**Material for the task**

-----

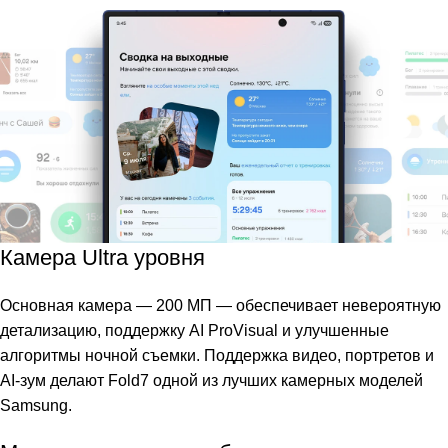
Камера Ultra уровня
Основная камера — 200 МП — обеспечивает невероятную
детализацию, поддержку AI ProVisual и улучшенные
алгоритмы ночной съемки. Поддержка видео, портретов и
AI-зум делают Fold7 одной из лучших камерных моделей
Samsung.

-----

**Goal of the exercise**
Reproduce the entries above without change, omitting all pictures.

**Response to this task**
Камера Ultra уровня
Основная камера — 200 МП — обеспечивает невероятную
детализацию, поддержку AI ProVisual и улучшенные
алгоритмы ночной съемки. Поддержка видео, портретов и
AI-зум делают Fold7 одной из лучших камерных моделей
Samsung.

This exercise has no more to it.